For the past decade, freelancing websites like Fiverr and crowdsourcing sites like 99designs have caused massive disruption in the graphic design industry. Some of the changes have been good – it’s easier than ever to find a graphic designer, especially for small businesses, it’s easy to break into the industry, just make an account, and of course Google has made it easier than ever to learn how to design.
With that said, inexpensive freelancers on Fiverr and similar websites have developed a reputation for providing low quality, often stolen and reworked designs.
Then there’s the designer’s perspective, where it’s becoming increasingly difficult to earn a decent wage. With time, hiring methods and wages should stabilize, but, the role an artist or designer has will be quite different.
Graphic design is an ever-changing industry. Even in the last five years, I’ve seen massive changes. When I first started doing design work, I started in the corporate world and then migrated into freelance work.
Whether you’re just getting started London graphic design school or want to start your own design firm, it’s vital that you stay up-to-date on current trends to remain competitive and relevant. Here are six of the trends moving us into the future.
1. Remote work rises.
When you first break into the industry, you’re eager to prove yourself. One of the drawbacks of working for a corporation is that they tend to already have standards and guidelines in place. If you don’t follow them to a “T,” then you risk getting in trouble. While they do want your work on trend, they also don’t want to think too far outside the box of what they know works for the majority of their clients or their business model.

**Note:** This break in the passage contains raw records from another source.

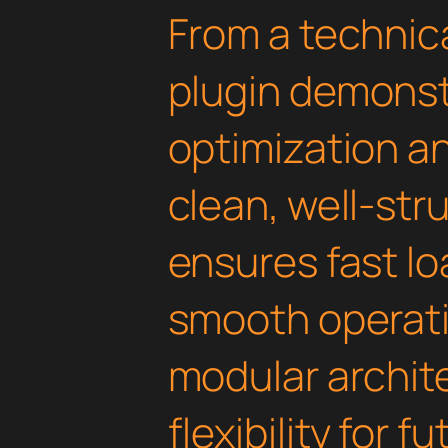
From a technica
plugin demonst
optimization an
clean, well-st
ensures fast l
smooth operati
modular archit
flexibility for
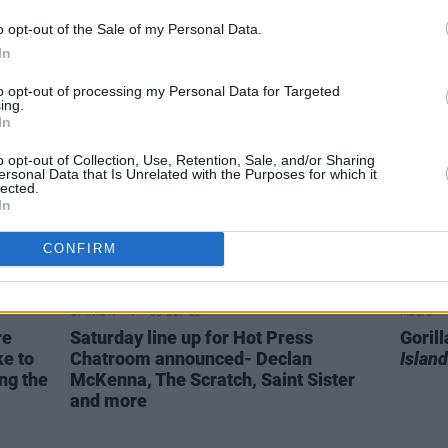
important to be aware of what's
out of
o opt-out of the Sale of my Personal Data.
happening in the world, doomscrolling
In
is harmful in a plethora of ways"
to opt-out of processing my Personal Data for Targeted
ing.
In
o opt-out of Collection, Use, Retention, Sale, and/or Sharing
ersonal Data that Is Unrelated with the Purposes for which it
lected.
In
CONFIRM
OPINION
03 SEP 22
MUSIC
re
Saturday line up for Hot Press
Goril
e to
Chatroom announced- Declan
Island
ng the
McKenna, The Scratch, Saint Sister
and more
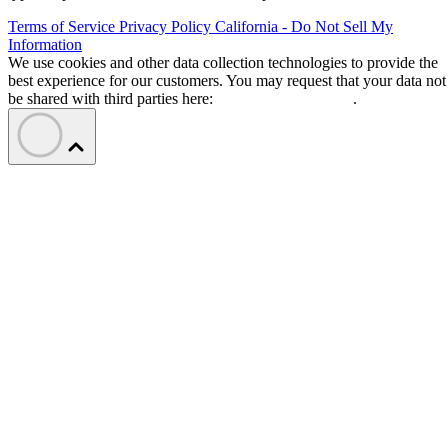
Terms of Service
Privacy Policy
California - Do Not Sell My
Information
We use cookies and other data collection technologies to provide the
best experience for our customers. You may request that your data not
be shared with third parties here:
Do Not Sell My Data
.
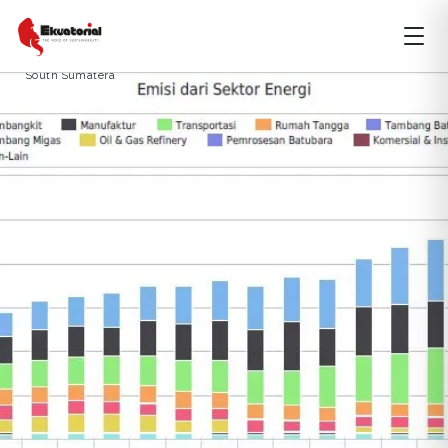
ARTIKEL
HUTAN
JAWA
KALIMANTAN
PERUBAHAN IKLIM
Bilateral Offset Carbon Mechanisme
climate
climate change
South Sumatera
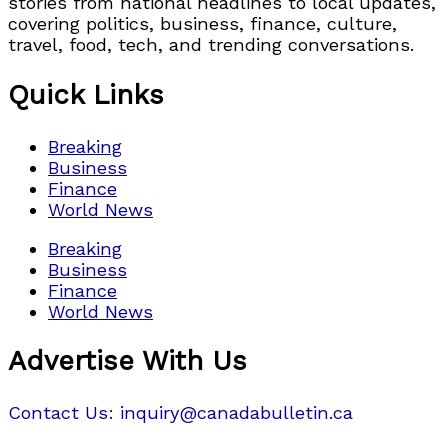
stories from national headlines to local updates,
covering politics, business, finance, culture,
travel, food, tech, and trending conversations.
Quick Links
Breaking
Business
Finance
World News
Breaking
Business
Finance
World News
Advertise With Us
Contact Us: inquiry@canadabulletin.ca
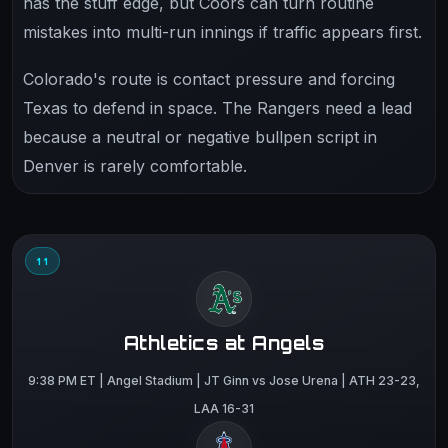
has the stuff edge, but Coors can turn routine
mistakes into multi-run innings if traffic appears first.
Colorado's route is contact pressure and forcing
Texas to defend in space. The Rangers need a lead
because a neutral or negative bullpen script in
Denver is rarely comfortable.
11
Athletics at Angels
9:38 PM ET | Angel Stadium | JT Ginn vs Jose Urena | ATH 23-23,
LAA 16-31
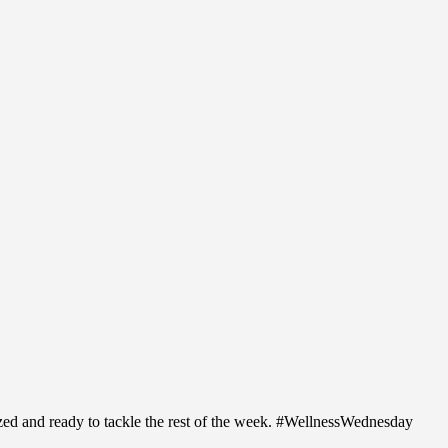
ized and ready to tackle the rest of the week. #WellnessWednesday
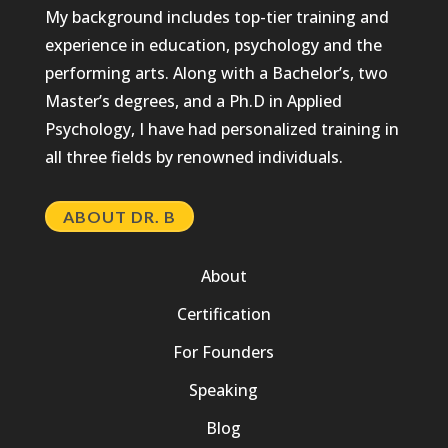
My background includes top-tier training and
experience in education, psychology and the
performing arts. Along with a Bachelor’s, two
Master’s degrees, and a Ph.D in Applied
Psychology, I have had personalized training in
all three fields by renowned individuals.
ABOUT DR. B
About
Certification
For Founders
Speaking
Blog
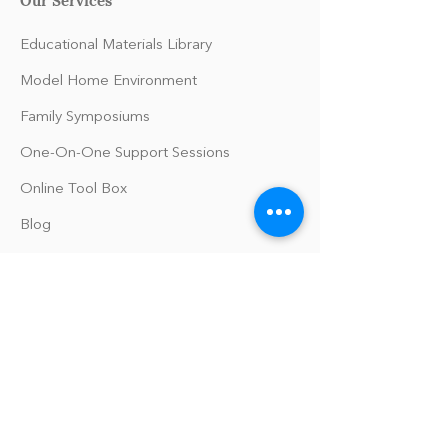
Educational Materials Library
Model Home Environment
Family Symposiums
One-On-One Support Sessions
Online Tool Box
Blog
The Philomath Podcast
Upcoming Events
Our Policies
Library Terms of Use and Policies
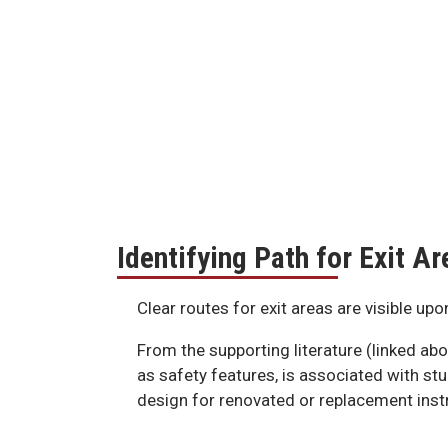
Identifying Path for Exit Ar
Clear routes for exit areas are visible up
From the supporting literature (linked abo
as safety features, is associated with st
design for renovated or replacement instru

Fortunately, remote work has become more accepted by companies around the globe. Instead of being tied to a desk, workers are taking their laptops home or designing on the fly from a coffee shop or library workstation. You’re still bound to the company’s guidelines, but at least you can complete work from the convenience of home and save on commuting costs.
2. Millennials are interested in freelancing.
The average pay for a graphic designer is about $48,700 per year, but just starting out, my salary was much lower than that. Entry-level pay meant I had to take on some side gigs for a little extra income. The more you work for yourself, the more attractive freelancing becomes, but there is also some uncertainty that comes along with working for yourself. Will my income remain steady? What about insurance and a 401K?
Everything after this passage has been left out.